A perpetual lone wolf, Eberts walked away from Goldcrest in December, 1983, because the firm was crawling with suits, bogged down with meetings and keen to diversify into television. He joined Embassy Pictures in 1984, but returned about 18 months later to try to save the company following a disastrous series of investments in mega-budget, box-office failures, including Revolution, The Mission and Absolute Beginners. It didn't work, as he and Ilott explain with fascinating candour and scrupulous detail in My Indecision.
Meanwhile he had formed Allied Filmmakers, which was linked to Pathe Films, and began working on a panoply of award-winning films including Driving Miss Daisy, starring Morgan Freeman and Jessica Tandy, which won four Oscars including Best Picture and Best Actress. Australian director Bruce Beresford said in an e-mail message that the film "had been rejected by production groups all over the world" and wouldn't have been made without Eberts's investment.

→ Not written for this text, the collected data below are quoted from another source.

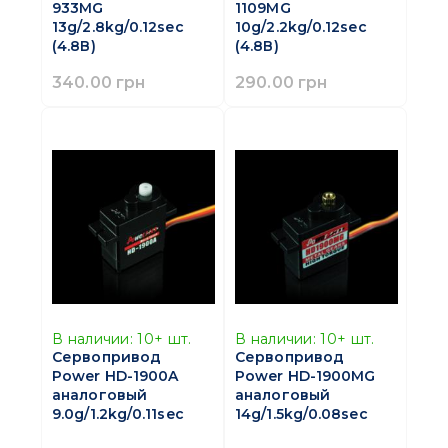
933MG
1109MG
13g/2.8kg/0.12sec
10g/2.2kg/0.12sec
(4.8В)
(4.8В)
340.00 грн
290.00 грн
В наличии:
10+
шт.
В наличии:
10+
шт.
Сервопривод
Сервопривод
Power HD-1900A
Power HD-1900MG
аналоговый
аналоговый
9.0g/1.2kg/0.11sec
14g/1.5kg/0.08sec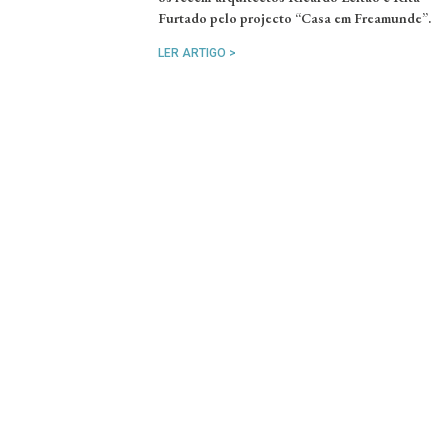
Furtado pelo projecto “Casa em Freamunde”.
LER ARTIGO >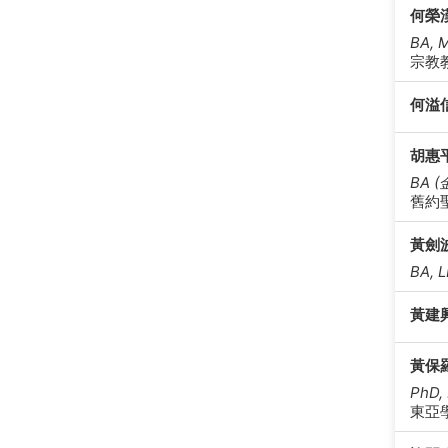
何榮
BA, 
宗教
何溢
胡惠
BA 
舊約
黃劍
BA, 
黃建
黃保
PhD,
東亞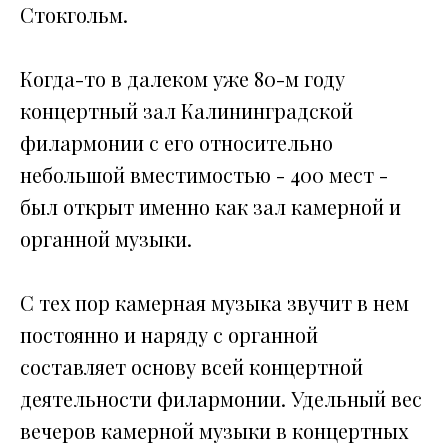
Стокгольм.
Когда-то в далеком уже 80-м году
концертный зал Калининградской
филармонии с его относительно
небольшой вместимостью - 400 мест -
был открыт именно как зал камерной и
органной музыки.
С тех пор камерная музыка звучит в нем
постоянно и наряду с органной
составляет основу всей концертной
деятельности филармонии. Удельный вес
вечеров камерной музыки в концертных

Eberts also worked with Kevin Costner on Dances with Wolves (seven Oscars including Best Picture) and Robert Redford on A River Runs Through It, and soon became a member of the board of the Sundance Institute. As the appetite for his kind of story based on naturalistic films waned, the multi-tasking Eberts, renowned for his incessant thumb-typing on his BlackBerry and his ability to juggle several projects simultaneously, returned to his cinematic origins with animated films (including James and the Giant Peach and Chicken Run) and a new medium for him – documentaries.

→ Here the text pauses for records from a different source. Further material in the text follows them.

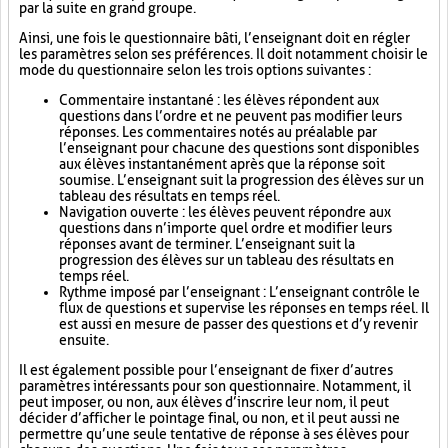
par la suite en grand groupe.
Ainsi, une fois le questionnaire bâti, l’enseignant doit en régler
les paramètres selon ses préférences. Il doit notamment choisir le
mode du questionnaire selon les trois options suivantes :
Commentaire instantané : les élèves répondent aux
questions dans l’ordre et ne peuvent pas modifier leurs
réponses. Les commentaires notés au préalable par
l’enseignant pour chacune des questions sont disponibles
aux élèves instantanément après que la réponse soit
soumise. L’enseignant suit la progression des élèves sur un
tableau des résultats en temps réel.
Navigation ouverte : les élèves peuvent répondre aux
questions dans n’importe quel ordre et modifier leurs
réponses avant de terminer. L’enseignant suit la
progression des élèves sur un tableau des résultats en
temps réel.
Rythme imposé par l’enseignant : L’enseignant contrôle le
flux de questions et supervise les réponses en temps réel. Il
est aussi en mesure de passer des questions et d’y revenir
ensuite.
Il est également possible pour l’enseignant de fixer d’autres
paramètres intéressants pour son questionnaire. Notamment, il
peut imposer, ou non, aux élèves d’inscrire leur nom, il peut
décider d’afficher le pointage final, ou non, et il peut aussi ne
permettre qu’une seule tentative de réponse à ses élèves pour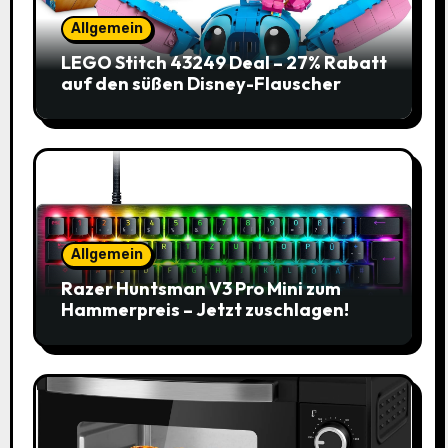
Allgemein
LEGO Stitch 43249 Deal – 27% Rabatt
auf den süßen Disney-Flauscher
Allgemein
Razer Huntsman V3 Pro Mini zum
Hammerpreis – Jetzt zuschlagen!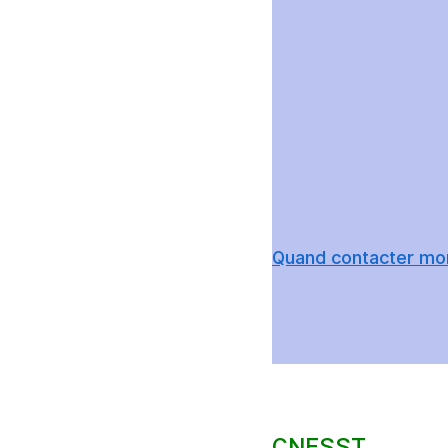
Quand contacter mo
CNESST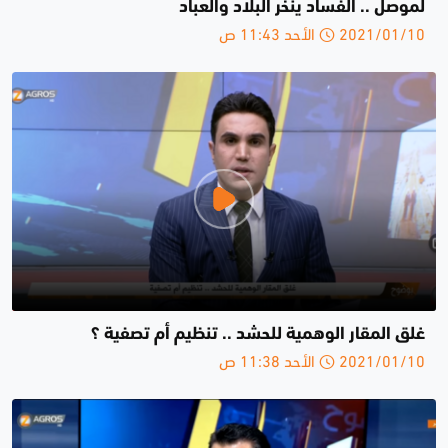
لموصل .. الفساد ينخر البلاد والعباد
2021/01/10 الأحد 11:43 ص
غلق المقار الوهمية للحشد .. تنظيم أم تصفية ؟
2021/01/10 الأحد 11:38 ص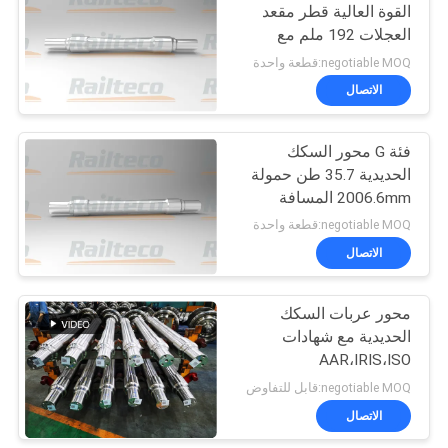
القوة العالية قطر مقعد
العجلات 192 ملم مع
8
شهادة ISO
negotiable MOQ:قطعة واحدة
عربة السكك الحديدية
الاتصال
المسطحة
فئة G محور السكك
الحديدية 35.7 طن حمولة
2006.6mm المسافة
المركزية المحملة
negotiable MOQ:قطعة واحدة
الاتصال
6
محور عربات السكك
عربة الهوبر
الحديدية مع شهادات
AAR،IRIS،ISO
negotiable MOQ:قابل للتفاوض
الاتصال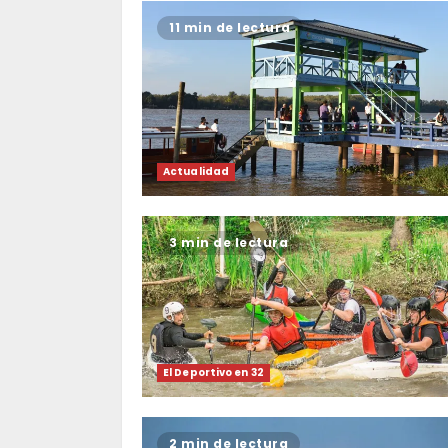
11 min de lectura
Actualidad
3 min de lectura
El Deportivo en 32
2 min de lectura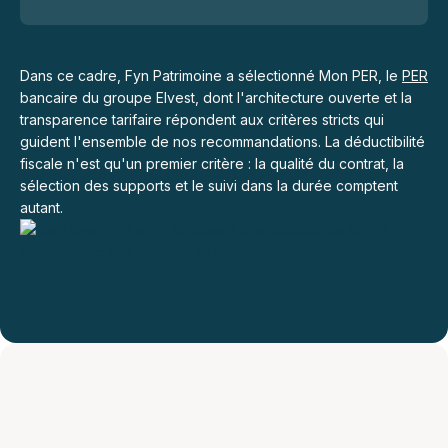
Dans ce cadre, Fyn Patrimoine a sélectionné Mon PER, le
PER
bancaire du groupe Elvest, dont l'architecture ouverte et la
transparence tarifaire répondent aux critères stricts qui
guident l'ensemble de nos recommandations. La déductibilité
fiscale n'est qu'un premier critère : la qualité du contrat, la
sélection des supports et le suivi dans la durée comptent
autant.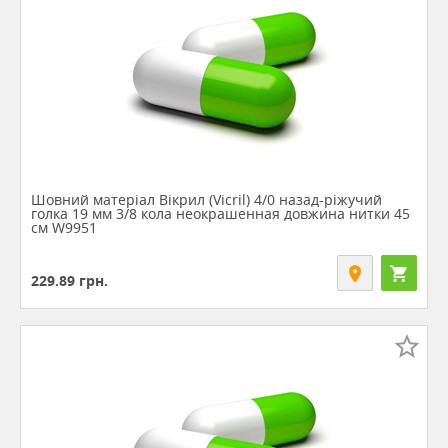
Шовний матеріал Вікрил (Vicril) 4/0 назад-ріжучий
голка 19 мм 3/8 кола неокрашенная довжина нитки 45
см W9951
229.89
грн.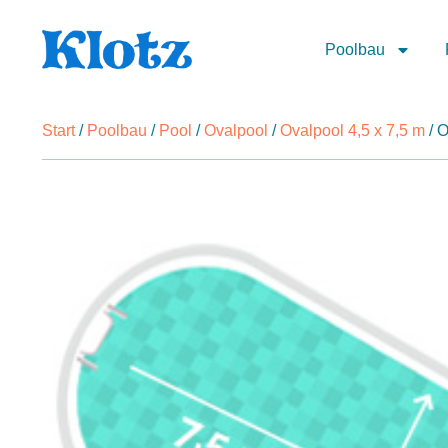
Poolbau
Start
/
Poolbau
/
Pool
/
Ovalpool
/
Ovalpool 4,5 x 7,5 m
/ O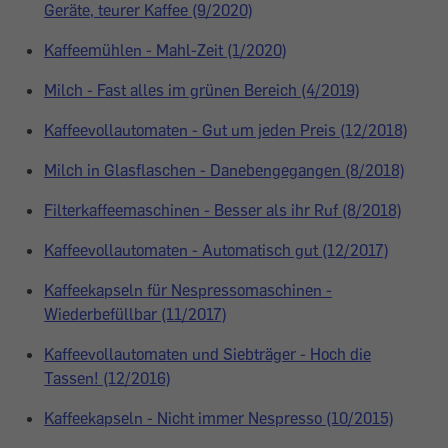
Geräte, teurer Kaffee (9/2020)
Kaffeemühlen - Mahl-Zeit (1/2020)
Milch - Fast alles im grünen Bereich (4/2019)
Kaffeevollautomaten - Gut um jeden Preis (12/2018)
Milch in Glasflaschen - Danebengegangen (8/2018)
Filterkaffeemaschinen - Besser als ihr Ruf (8/2018)
Kaffeevollautomaten - Automatisch gut (12/2017)
Kaffeekapseln für Nespressomaschinen -
Wiederbefüllbar (11/2017)
Kaffeevollautomaten und Siebträger - Hoch die
Tassen! (12/2016)
Kaffeekapseln - Nicht immer Nespresso (10/2015)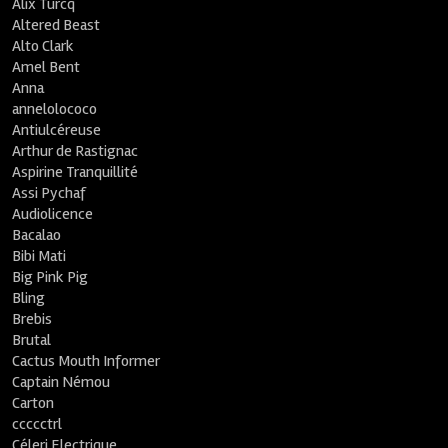
Alix Turcq
Altered Beast
Alto Clark
Amel Bent
Anna
annelolococo
Antiulcéreuse
Arthur de Rastignac
Aspirine Tranquillité
Assi Pychaf
Audiolicence
Bacalao
Bibi Mati
Big Pink Pig
Bling
Brebis
Brutal
Cactus Mouth Informer
Captain Némou
Carton
ccccctrl
Céleri Electrique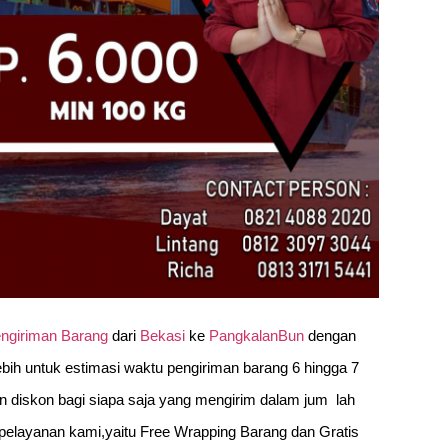
ngiriman Barang
dari
Bekasi
ke
PangkalanBun
dengan
lebih untuk estimasi waktu pengiriman barang 6 hingga 7
an diskon bagi siapa saja yang mengirim dalam jum lah
 pelayanan kami,yaitu Free Wrapping Barang dan Gratis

As chair of National Geographic Films, he distributed March of the Penguins. With English narration by Morgan Freeman, the film won an Oscar for Best Documentary Feature in 2006 and a slew of other awards.
He also began making documentaries with the Canadian invented and pioneered IMAX technology. Journey to Mecca (narrated by Ben Kingsley) is a film about Ibn Battuta, the 14th-century Moroccan who made a pilgrimage from his home in Tangier to Mecca and later dictated his reminiscences in a famous travel book called The Rihla. That led to Jerusalem, another IMAX film that follows three teenagers, a Jew, a Muslim and a Christian, over the course of a day in the city which is home to three of the world's primary religions. That film is set for release in 2013.

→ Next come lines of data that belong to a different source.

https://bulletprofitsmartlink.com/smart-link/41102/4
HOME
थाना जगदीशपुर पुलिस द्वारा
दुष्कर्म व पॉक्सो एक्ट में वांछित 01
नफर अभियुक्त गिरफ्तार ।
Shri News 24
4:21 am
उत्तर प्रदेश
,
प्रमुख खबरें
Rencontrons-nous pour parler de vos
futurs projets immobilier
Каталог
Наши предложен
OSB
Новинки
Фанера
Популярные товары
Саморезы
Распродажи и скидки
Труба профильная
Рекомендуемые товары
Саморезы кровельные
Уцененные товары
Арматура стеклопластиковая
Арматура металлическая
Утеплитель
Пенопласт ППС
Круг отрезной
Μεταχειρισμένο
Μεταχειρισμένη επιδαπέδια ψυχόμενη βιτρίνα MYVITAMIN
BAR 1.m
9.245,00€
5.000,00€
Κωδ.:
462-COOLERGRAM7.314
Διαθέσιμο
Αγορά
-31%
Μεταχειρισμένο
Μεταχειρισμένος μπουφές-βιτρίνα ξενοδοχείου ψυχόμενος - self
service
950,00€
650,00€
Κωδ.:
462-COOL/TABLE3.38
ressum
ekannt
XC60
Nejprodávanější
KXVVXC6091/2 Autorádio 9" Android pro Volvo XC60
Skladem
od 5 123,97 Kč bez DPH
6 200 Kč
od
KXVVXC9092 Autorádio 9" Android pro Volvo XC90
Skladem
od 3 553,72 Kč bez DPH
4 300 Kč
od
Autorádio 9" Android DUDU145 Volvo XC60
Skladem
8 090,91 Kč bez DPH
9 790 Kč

And then Eberts, a man who was athletic, abstemious and in touch with his own spirituality, fell ill. What appeared to be a detached retina in November, 2010, turned out to be a very rare melanoma of the eye. Despite aggressive treatment, the cancer metastasized to his liver. His wife cared for him at home until his failing systems precipitated his transfer to palliative care at the Jewish General Hospital four days before he died on Sept. 6, 2012, surrounded by family. He was 71.
"It is really, really hard, but I had 44 great years and I can't be greedy," she said. 'He had a wonderful life well lived … and there wasn't anything left unsaid or undone."
Or as his friend Paul Desmarais Jr., co-chief executive officer of Power Corporation, suggested at a private reception following the memorial service, Eberts was not only an example of how to live, but how to prepare for death.
Jake Eberts leaves his wife, Fiona, his two sons, Alexander and David, daughter Lyndsay, five siblings and his extended family.